Edit

Share via


Install AMD GPU drivers on NVads V710-series Linux VMs

Applies to: ✔️ Linux VMs

Note

Azure currently provides installation instructions for Ubuntu 22.04 and Ubuntu 24.04. For other Linux distributions and the latest updated guide on setting up ROCm drivers, please see AMDs page - Quick start installation guide - ROCm installation(Linux), for all other ROCm versions, see ROCm release history - ROCm Documentation

NVads V710-series

To utilize the GPU capabilities of the new Azure NVads V710-series VMs running Linux, you need to install the AMD GPU drivers. The AMD GPU Driver Extension simplifies the installation process for AMD GPU drivers on NVv710-series VMs. You can manage this extension through the Azure portal, Azure PowerShell, or Azure Resource Manager(ARM) templates. For detailed information on supported operating systems and deployment steps, see AMD GPU Driver Extension documentation.

This article outlines the supported operating systems, drivers, and provides installation and verification steps for Ubuntu.

ROCm

Here are the steps for installing the AMD Linux Driver to harness the capabilities of the AMD Radeon PRO V710 GPU on an NVv5-V710 GPU Linux instance provided by Microsoft Azure.
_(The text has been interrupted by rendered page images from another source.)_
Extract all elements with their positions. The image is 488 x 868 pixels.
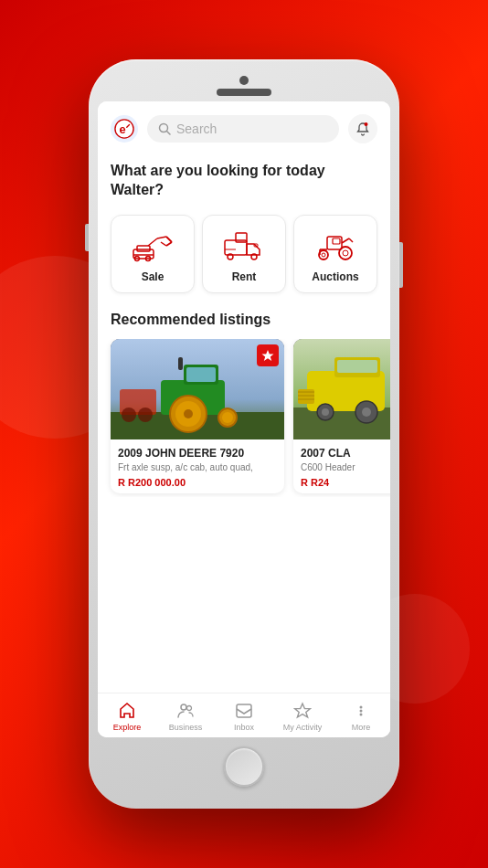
svg-point-61 [187,706,192,711]
listing-card-1[interactable]: 2009 JOHN DEERE 7920 Frt axle susp, a/c … [111,339,284,493]
more-icon [351,701,371,721]
main-content: What are you looking for today Walter? [98,153,390,693]
phone-bottom [224,737,264,799]
category-sale[interactable]: Sale [111,215,195,293]
svg-text:e: e [120,122,126,136]
svg-line-15 [161,242,166,246]
rent-icon [223,228,265,263]
svg-point-45 [138,408,153,422]
svg-point-30 [322,253,325,257]
search-icon [158,122,171,135]
listings-row: 2009 JOHN DEERE 7920 Frt axle susp, a/c … [98,339,390,497]
listing-image-1 [111,339,284,439]
nav-more[interactable]: More [332,701,390,732]
power-button [399,242,403,288]
my-activity-label: My Activity [283,723,323,732]
svg-line-11 [148,238,157,246]
listing-desc-1: Frt axle susp, a/c cab, auto quad, [118,461,277,473]
listing-price-1: R R200 000.00 [118,477,277,488]
explore-label: Explore [113,723,142,732]
rent-label: Rent [232,270,257,283]
greeting-line2: Walter? [111,182,164,197]
star-filled-icon [261,349,274,362]
svg-point-5 [365,122,368,126]
star-icon [292,701,313,721]
sale-icon [132,228,174,263]
camera [239,76,249,85]
app-logo: e [111,115,138,143]
svg-rect-36 [186,367,216,382]
svg-rect-42 [178,357,183,370]
svg-point-31 [343,250,348,256]
listing-price-2: R R24 [301,477,390,488]
auctions-label: Auctions [312,270,358,283]
logo-icon: e [114,119,134,139]
search-bar[interactable]: Search [147,115,339,143]
categories-row: Sale [111,215,377,293]
baler-svg [293,339,390,439]
listing-title-2: 2007 CLA [301,447,390,460]
home-icon [117,701,137,721]
people-icon [175,701,196,721]
svg-point-58 [322,408,329,416]
screen: e Search [98,101,390,737]
svg-point-39 [184,409,193,418]
svg-point-59 [362,408,371,417]
volume-button [85,224,89,251]
svg-point-64 [360,706,363,709]
favorite-button-1[interactable] [257,344,279,366]
svg-line-14 [166,242,172,246]
svg-point-41 [222,412,233,423]
listing-title-1: 2009 JOHN DEERE 7920 [118,447,277,460]
svg-line-26 [342,238,349,243]
listing-card-2[interactable]: 2007 CLA C600 Header R R24 [293,339,390,493]
svg-point-66 [360,714,363,716]
svg-point-65 [360,710,363,713]
bell-icon [355,122,370,136]
sale-label: Sale [142,270,164,283]
greeting-line1: What are you looking for today [111,163,325,178]
svg-line-27 [349,238,353,242]
phone-top [98,69,390,101]
more-label: More [352,723,371,732]
notification-button[interactable] [348,114,377,143]
header: e Search [98,101,390,153]
phone-mockup: e Search [89,59,399,809]
category-rent[interactable]: Rent [202,215,286,293]
search-placeholder: Search [176,122,217,136]
greeting: What are you looking for today Walter? [111,162,377,200]
nav-inbox[interactable]: Inbox [215,701,273,732]
speaker [217,89,271,96]
nav-explore[interactable]: Explore [98,701,156,732]
listing-info-1: 2009 JOHN DEERE 7920 Frt axle susp, a/c … [111,439,284,493]
listing-info-2: 2007 CLA C600 Header R R24 [293,439,390,493]
inbox-icon [234,701,254,721]
home-button[interactable] [224,746,264,787]
baler-scene [293,339,390,439]
listing-desc-2: C600 Header [301,461,390,473]
svg-line-13 [166,237,172,242]
auctions-icon [314,228,356,263]
listing-image-2 [293,339,390,439]
svg-rect-52 [298,389,314,404]
nav-my-activity[interactable]: My Activity [273,701,332,732]
svg-point-60 [181,704,186,710]
svg-marker-63 [295,704,311,717]
svg-marker-46 [262,350,274,361]
bottom-navigation: Explore Business [98,693,390,737]
inbox-label: Inbox [234,723,254,732]
category-auctions[interactable]: Auctions [293,215,377,293]
svg-rect-23 [333,238,340,244]
app-content: e Search [98,101,390,737]
svg-line-4 [167,132,171,135]
svg-point-29 [339,247,352,259]
recommended-title: Recommended listings [111,312,377,328]
nav-business[interactable]: Business [156,701,215,732]
business-label: Business [169,723,203,732]
svg-line-12 [157,237,166,238]
svg-rect-51 [337,360,377,373]
svg-point-44 [122,408,136,422]
svg-rect-7 [137,246,150,251]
Subsequent sections provide detailed Linux driver installation instructions for users who wish to perform inference using ROCm on the NVv5-V710 GPU Linux instance.

Step1: Linux Driver Installation

  • Supported Linux Distros

Verify if the system is running supported Linux version using $ cat /etc/*release, and the output should return the string similar to: DISTRIB_ID=Ubuntu
DISTRIB_RELEASE=XX
DISTRIB_CODENAME=jammy
DISTRIB_DESCRIPTION="Ubuntu"
PRETTY_NAME="Ubuntu LTS"

  • Supported Linux Kernel

Verify if the Linux OS is running supported kernel version using $ uname -srmv, and the output should return the string similar to:
Linux 5.XX.0-XX-generic #86-Ubuntu SMP Mon Jul 10 16:07:21 UTC 2023 x86_64

Step2: Pre-configuration

Note

The disk size must be greater than 64GB to ensure optimal performance and compatibility.

  • Updated package list

    Verify if system is running current versions of packages and their dependencies, using
    $ sudo apt update

  • Python setuptools and wheel

    Verify if the system has essential Python packages for building and distributing, using
    $ sudo apt install python3-setuptools python3-wheel

  • Group permissions

    Verify if you are part of the render and video group using
    $ sudo usermod -a -G render,video $LOGNAME

  • Kernel headers and development packages

    The driver package uses Dynamic Kernel Module Support (DKMS) to build the amdgpu-dkms module for installed kernels. This process requires installing Linux kernel headers and modules for each kernel. The kernel automatically installs these packages. However, if you use multiple kernel versions or download kernel images without the meta-packages, you need to install them manually using
    $ sudo apt install "linux-headers-$(uname -r)" "linux-modules-extra-$(uname -r)"

  • Verify the GPU card

    Verify the output of the GPU card, using
    $ sudo lspci -d 1002:7461
    c3:00.0 Display controller: Advanced Micro Devices, Inc. [AMD/ATI] Device 7461

Note

The Virtual Function Device ID 7461 confirms that the Virtual Machine is configured with the AMD Radeon PRO V710 GPU.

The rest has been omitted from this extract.